March 9, 2023 | Blog, Data Analysis, Neo4j
Check out the last part of Ebru Cucen and Fahran Wallace’s blog series, in which they discuss their experience ingesting 400 million nodes and a billion relationships into Neo4j and what they discovered along the way.
Following the first two articles in the series, that cover modelling and extraction, then transformation, the final part in our series will cover loading this data into Neo4j.
There’s no shortage of ways to load data into Neo4j. Many ETL tools and data platforms provide connectors (though graph support is not ubiquitous), Apache Hop has very good native support (the maintainer now works for Neo4j), and Neo4j themselves provide a variety of tools, including the LOAD CSV
command for small loads, the apoc.load.json
procedure, and the Neo4j ETL tool for importing directly from a relational database via a JDBC connection.
The Neo4j-admin import tool in particular excels when doing an initial data load. It writes an initial set of database backing files, neatly sidestepping the time required to do consistency and constraint checks during transactions. In our case, it took the estimated time down from many days to two hours. Updates can then be managed using one of the many tools that write to the database via transactions. Note:
This constraint doesn’t jive particularly well with iterative software engineering instincts. We can strongly recommend starting out with a small, representative dataset, and ingesting that many times, playing with different structures and data cleansing, before committing to the big load. Bear in mind that when you’re ingesting a larger dataset, you have more opportunities to experience oddities in the data, so your transformation process might become brittle. It’s a good idea to introduce checkpoints, allowing returning to a failed sub-batch of data for re-preprocessing. Many datasets are partitioned – ours was partitioned by the latest “updated date” of the records, so most of our refinement was done using just one day of data.
Firstly, this ingestion is going to take a while, and if the job fails, you have to trash everything and re-run it from the beginning. So we want to maximise our chances of success.
Run the ingestion command on a small but fully representative dataset first of all. It should contain a smallish-but-still-sizeable sample of every node and every relationship type (say, 100,000 rows/nodes).

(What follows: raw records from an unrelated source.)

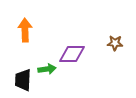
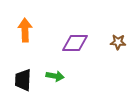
brown star: moved 3 px right, 1 px up
purple diamond: moved 3 px right, 11 px up
green arrow: moved 8 px right, 7 px down; rotated 18 degrees clockwise
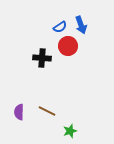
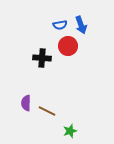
blue semicircle: moved 2 px up; rotated 24 degrees clockwise
purple semicircle: moved 7 px right, 9 px up
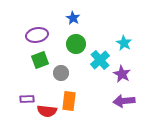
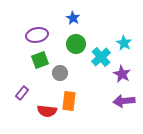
cyan cross: moved 1 px right, 3 px up
gray circle: moved 1 px left
purple rectangle: moved 5 px left, 6 px up; rotated 48 degrees counterclockwise
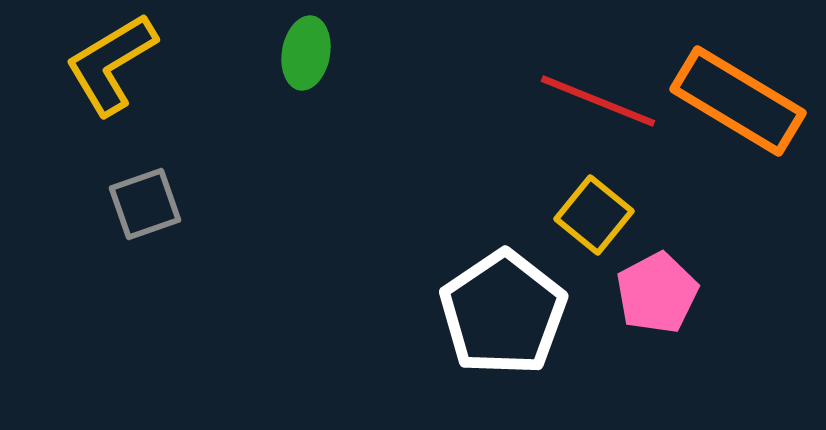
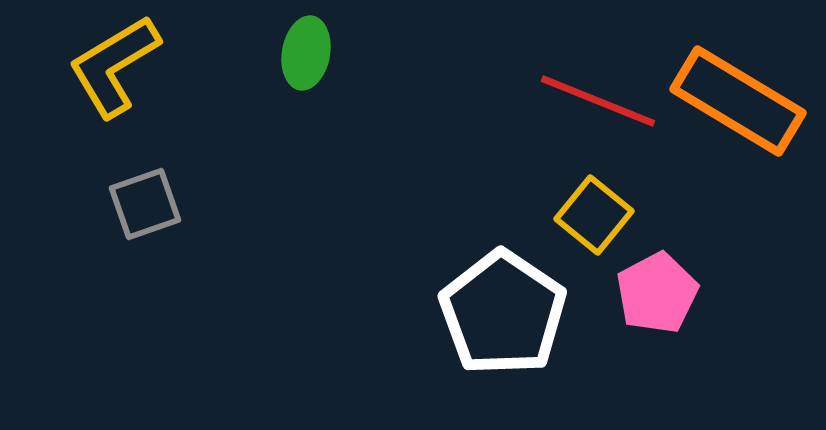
yellow L-shape: moved 3 px right, 2 px down
white pentagon: rotated 4 degrees counterclockwise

We did this and discovered some flaws in our flattening process (some fields contained unescaped newline characters, interfering with the jsonl). Frustratingly, this manifested through the import tool hanging indefinitely, but the debug logs did not indicate which node type contained the problem. Some binary search and commenting out various combinations of relationships and nodes in turn helped us find the issue.
Tip: The Neo4j-admin import tool should have a fairly smooth progress bar. If it’s making smooth, visible progress for a while, then hangs for 10 minutes, something is probably wrong. If it hangs for multiple hours, something is definitely wrong.
Neo4j has an estimation tool to help you size your hardware. However this calculation is for running the graph database itself, not ingestion process. It’s also limited to 64GB in size and 4 cores, which is not really enough for big data ingestion. The import process will also be using different resources to the running database (more heavy file I/O, theoretically less memory consumption), so this isn’t particularly helpful for our usage.
For our 400 million+ nodes, 1 billion+ relationships, we used the maximum available compute engine in GCP, which was e2-highmem-16
, with 16vCPU and 128 GB memory. The import tool was not above hanging when we used smaller machines, so whilst we could have probably managed with less, doing a short burst with a high-end machine was the right balance in this case.
It took us a little over 2 hours and about £20 for the whole process for the dependent resources such as disk and network. Be sure to downsize afterwards though, as the majority of your queries won’t need anything like this!
The admin import tool is pretty configurable, especially in how it responds to errors. For a large ingest, there’s always going to be an unforeseen data issue, so we opted to log errors and skip those rows as we found them, rather than aborting the whole job. Depending on the magnitude of the issue, we could then either fix the issue and retry the import from scratch, or add the failed records in a separate step later.
Note: At the time of writing, the tool lets you choose technically invalid database names. Read the guide, and stick to ASCII & hyphens, as a rule (no underscores). Happily, we discovered this early on, in our trials with small datasets!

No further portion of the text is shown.